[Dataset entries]
——————————

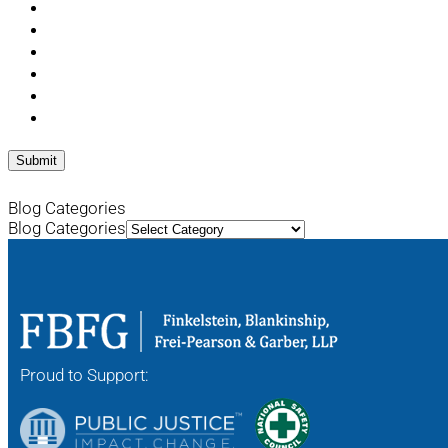
Blog Categories
Blog Categories
Proud to Support:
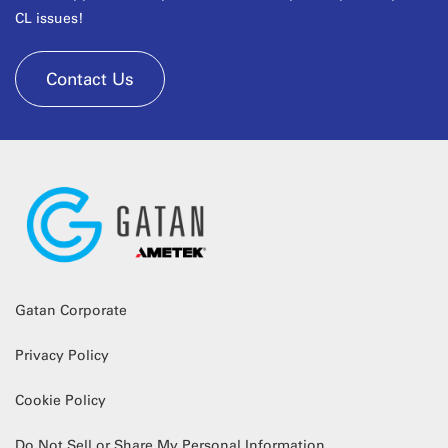
CL issues!
Contact Us
Gatan Corporate
Privacy Policy
Cookie Policy
Do Not Sell or Share My Personal Information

——————————

Activity
Could you return all the entries exactly as they appear, minus the pictures?

Response to the task
Blog Categories
Blog Categories
Proud to Support:
CL issues!
Contact Us
Gatan Corporate
Privacy Policy
Cookie Policy
Do Not Sell or Share My Personal Information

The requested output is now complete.